Out[119]= {98.9285, {n -> 5.17881}}
because the function is very wiggly.
% By refining our interval (using visual analysis on the plots), we
finally find an interval where convolve[] doesn't wiggle too much:
Plot[convolve[n],{n,6.2831,6.2833}, PlotRange->All]
and FindMaximum works:
FindMaximum[convolve[n],{n,6.2831,6.2833}] // FortranForm
List(1.984759605826571e7,List(Rule(n,6.2831853071787975)))
% However, this process is ugly, requires human intervention, and
computing convolve[] is REALLY slow. Is there a better way to do this?

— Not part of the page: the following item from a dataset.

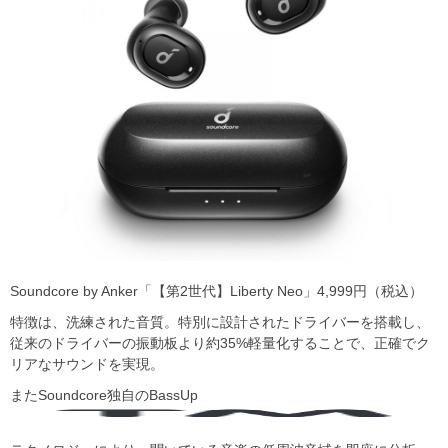
Soundcore by Anker「【第2世代】Liberty Neo」4,999円（税込）
特徴は、洗練された音質。特別に設計されたドライバーを搭載し、
従来のドライバーの振動板より約35%軽量化することで、正確でク
リアなサウンドを実現。
またSoundcore独⾃のBassUp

% Looking at the Fourier series of the data, can I somehow divine the
"true" number of periods is 6.38663? Of course, the actual result
would be 6.283185, since my data fits that better (because I'm only
sampling at a finite number of points).
Based on Mathematica help for the Fourier function / Applications / Frequency Identification:
Checked on version 7
n = 25000;
data = Table[N[753 + 919*Sin[x/623 - 125]], {x, 1, n}];
pdata = data - Total[data]/Length[data];
f = Abs[Fourier[pdata]];
pos = Ordering[-f, 1][[1]]; (*the position of the first Maximal value*)

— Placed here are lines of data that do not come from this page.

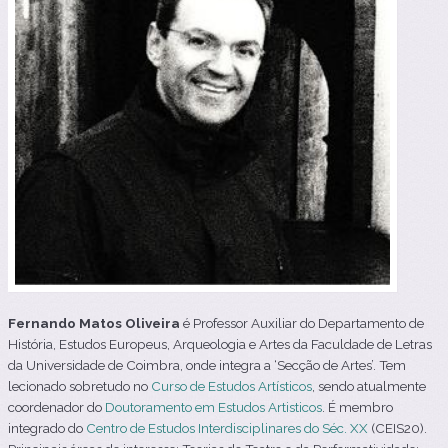
Fernando Matos Oliveira
é Professor Auxiliar do Departamento de
História, Estudos Europeus, Arqueologia e Artes da Faculdade de Letras
da Universidade de Coimbra, onde integra a ‘Secção de Artes’. Tem
lecionado sobretudo no
Curso de Estudos Artísticos
, sendo atualmente
coordenador do
Doutoramento em Estudos Artisticos
. É membro
integrado do
Centro de Estudos Interdisciplinares do Séc. XX
(CEIS20).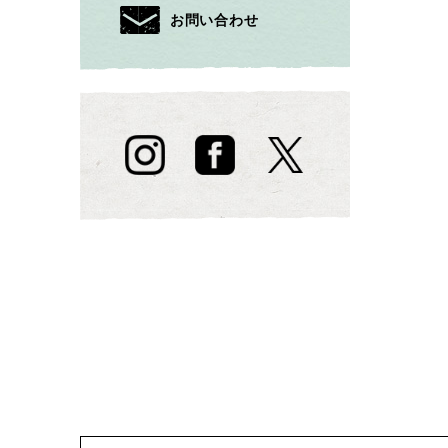
お問い合わせ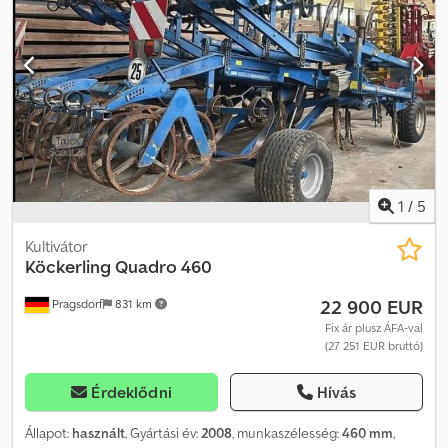
1
/
5
Kultivátor
Köckerling
Quadro 460
22 900 EUR
Pragsdorf
831 km
Fix ár plusz ÁFA-val
(27 251 EUR bruttó)
Érdeklődni
Hívás
Állapot:
használt
, Gyártási év:
2008
, munkaszélesség:
460 mm
,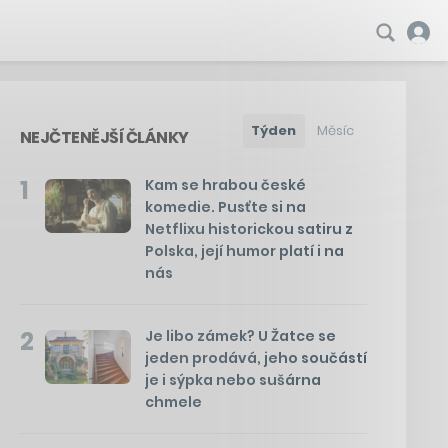
Týden
Měsíc
NEJČTENĚJŠÍ ČLÁNKY
1
Kam se hrabou české
komedie. Pusťte si na
Netflixu historickou satiru z
Polska, její humor platí i na
nás
2
Je libo zámek? U Žatce se
jeden prodává, jeho součástí
je i sýpka nebo sušárna
chmele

fr = Abs[Fourier[pdata Exp[2 Pi I (pos - 2) N[Range[0, n - 1]]/n],
FourierParameters -> {0, 2/n}]];
frpos = Ordering[-fr, 1][[1]];
N[(pos - 2 + 2 (frpos - 1)/n)]
returns 6.37072
Look for the period length using autocorrelation to get an estimate:
autocorrelate[data_, d_] :=
Plus ## (Drop[data, d]*Drop[data, -d])/(Length[data] - d)

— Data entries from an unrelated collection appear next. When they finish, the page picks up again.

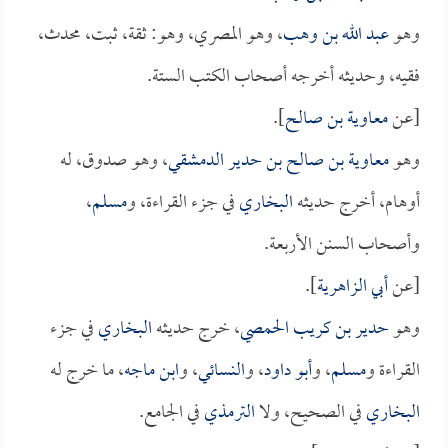
وهو
عبد الله بن وهب
، وهو المصري، وهو: ثقة، ثبت، محدث،
فقيه، وحديثه أخرجه أصحاب الكتب الستة.
[عن
معاوية بن صالح
].
وهو
معاوية بن صالح بن حدير الدمشقي
، وهو صدوق، له
أوهام، أخرج حديثه
البخاري
في جزء القراءة، و
مسلم
،
وأصحاب السنن الأربعة.
[عن
أبي الزاهرية
].
وهو
حدير بن كريب الحمصي
، خرج حديثه
البخاري
في جزء
القراءة و
مسلم
، و
أبو داود
، و
النسائي
، و
ابن ماجه
، ما خرج له
البخاري
في الصحيح، ولا
الترمذي
في الجامع.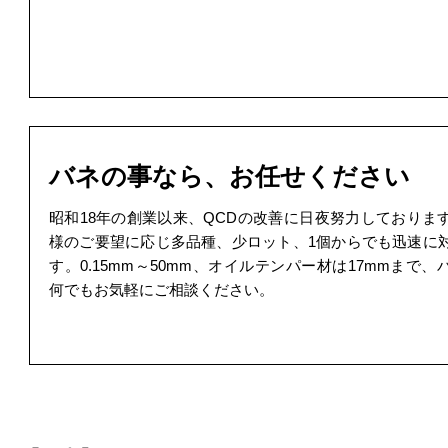
バネの事なら、お任せください
昭和18年の創業以来、QCDの改善に日夜努力しておりま
様のご要望に応じ多品種、少ロット、1個からでも迅速に
す。0.15mm～50mm、オイルテンパー材は17mmまで
何でもお気軽にご相談ください。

ListPlot[Table[{d, autocorrelate[data, d]}, {d, 0, 5000, 100}]]
A smart search for the first maximum away from d=0 may be the best estimate you can get form the available data?
(* the data *)
data = Table[N[753+919*Sin[x/623-125]], {x,1,25000}];
(* Find the position of the largest Fourier coefficient, after
removing the last half of the list (which is redundant) and the
constant term; the [[1]] is necessary because Ordering returns a list *)
f2 = Ordering[Abs[Take[Fourier[data], {2,Round[Length[data]/2+1]}]],-1][[1]]
(* Result: 6 *)
(* Directly find the least squares difference between all functions of
the form a+b*Sin[c*n-d], with intelligent starting values *)
sol = FindMinimum[Sum[((a+b*Sin[c*n-d]) - data[[n]])^2, {n,1,Length[data]}],
{{a,Mean[data]},{b,(Max[data]-Min[data])/2},{c,2*f2*Pi/Length[data]},d}]
(* Result (using //InputForm):
FindMinimum::sszero:
The step size in the search has become less than the tolerance prescribed by
the PrecisionGoal option, but the gradient is larger than the tolerance
specified by the AccuracyGoal option. There is a possibility that the method
has stalled at a point that is not a local minimum.
{2.1375902350021628*^-19, {a -> 753., b -> -919., c -> 0.0016051364365971107,
d -> 2.477886509998064}}
*)
(* Create a table of values for the resulting function to compare to 'data' *)
tab = Table[a+b*Sin[c*x-d], {x,1,Length[data]}] /. sol[[2]];
(* The maximal difference is effectively 0 *)
Max[Abs[data-tab]] // InputForm
(* Result: 7.73070496506989*^-12 *)
Although the above doesn't necessarily fully answer my question, I found it
somewhat remarkable.
Earlier, I'd tried using FindFit[] with Method -> NMinimize (which is
supposed to give a better global fit), but that didn't work well,
possibly because you can't give FindFit[] intelligent starting values.
The error I get bugs me but appears to be irrelevant.